INV - Em sua opinião, entre o impeachment da Dilma e as eleições que levaram Bolsonaro para o Planalto Central, em que errou a esquerda eleitoral? Poderíamos ter alguma chance após o golpe contra a democracia e a nossa Carta Magna de 88?

JLQ - O erro da esquerda tem sido recorrente e irritante. Somos piores inimigos para nós mesmos do que os nossos inimigos. A esquerda errou pela intolerância com a própria esquerda, errou pela arrogância, e continua errando. Errou feio ao acreditar que ainda é possível negociar com o sistema, que é possível reformá-lo. Errou ao acreditar nas instituições do Estado de Direito burguês.
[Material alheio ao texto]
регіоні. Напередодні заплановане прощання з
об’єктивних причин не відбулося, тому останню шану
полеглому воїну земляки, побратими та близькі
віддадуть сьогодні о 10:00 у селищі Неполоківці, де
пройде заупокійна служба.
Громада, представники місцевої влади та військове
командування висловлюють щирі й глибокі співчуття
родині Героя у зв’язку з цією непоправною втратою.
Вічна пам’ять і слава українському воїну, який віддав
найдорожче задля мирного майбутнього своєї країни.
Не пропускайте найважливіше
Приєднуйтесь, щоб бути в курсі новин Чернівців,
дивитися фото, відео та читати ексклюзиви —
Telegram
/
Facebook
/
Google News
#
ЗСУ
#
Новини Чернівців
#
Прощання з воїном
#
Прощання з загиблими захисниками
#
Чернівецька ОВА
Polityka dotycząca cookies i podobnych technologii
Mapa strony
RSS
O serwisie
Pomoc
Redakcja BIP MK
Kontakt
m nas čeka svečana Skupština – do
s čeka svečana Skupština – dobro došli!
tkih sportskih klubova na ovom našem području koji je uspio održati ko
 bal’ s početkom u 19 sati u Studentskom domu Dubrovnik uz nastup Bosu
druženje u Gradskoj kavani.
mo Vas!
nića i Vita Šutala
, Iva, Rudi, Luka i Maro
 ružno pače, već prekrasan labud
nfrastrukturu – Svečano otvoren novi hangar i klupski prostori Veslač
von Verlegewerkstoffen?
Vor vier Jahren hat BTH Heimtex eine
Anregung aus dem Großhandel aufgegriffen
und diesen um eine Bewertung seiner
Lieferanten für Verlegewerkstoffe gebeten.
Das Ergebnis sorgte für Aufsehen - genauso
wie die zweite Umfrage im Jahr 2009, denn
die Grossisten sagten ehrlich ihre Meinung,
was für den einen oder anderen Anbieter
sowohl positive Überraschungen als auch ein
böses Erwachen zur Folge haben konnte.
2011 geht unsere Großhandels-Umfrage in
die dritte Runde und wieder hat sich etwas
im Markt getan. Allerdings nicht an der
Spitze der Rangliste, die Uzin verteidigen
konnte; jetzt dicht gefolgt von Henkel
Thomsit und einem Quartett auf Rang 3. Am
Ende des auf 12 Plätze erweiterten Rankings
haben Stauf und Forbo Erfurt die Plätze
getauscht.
Errou ao ser tímida e achar que é possível agradar ao Capital. Errou por falta de ousadia. A Constituição encontra-se suspensa. O Supremo Tribunal Federal não age como uma Corte: não é aceitável que um Juiz diga “a” e outro diga “z”. Poderíamos admitir interpretações divergentes levando-se em consideração a complexidade do caso concreto e a interpretação do texto adequada ao contexto. Um poderia dizer “a” e o outro “b”. Nunca, entretanto, na extensão que o STF faz. A impressão que se tem é que os ministros estão sendo fortemente pressionados para descumprir diariamente a Constituição em determinadas situações com determinadas pessoas.

INV - Com os membros da Lava Jato agindo como se fossem um partido político, em oposição ao PT e toda esquerda no Brasil, como você vê o papel do judiciário na atual conjuntura?

JLQ - Como afirmei anteriormente, o Judiciário, parte dele, integra o golpe de Estado e a destruição do país. A “Lava Jato” é um grave atentado à soberania nacional, e sua ação é também contra a democracia e a Constituição. É um exemplo claro de “Lawfare” como instrumento de guerra híbrida. Inacreditável ver que as instituições encarregadas da proteção da soberania nacional não foram capazes de reagir ou talvez sequer perceber a acelerada destruição do país que se inicia com o golpe e a operação Lava Jato. Até agora, a guerra ideológica está sendo amplamente vencida pelos inimigos do Brasil. Somos um país “invadido” e sem capacidade de reação, até o momento.

INV - Mais do que nunca, as forças políticas que representam a burguesia se veem em maior contradição, isso é percebido claramente entre os representantes do executivo e do legislativo. No atual Congresso, Rodrigo Maia tem se pronunciado em apoio à reforma da previdência, mas abre muitas contradições. Em sua opinião, o que revela os 100 dias de governo Bolsonaro?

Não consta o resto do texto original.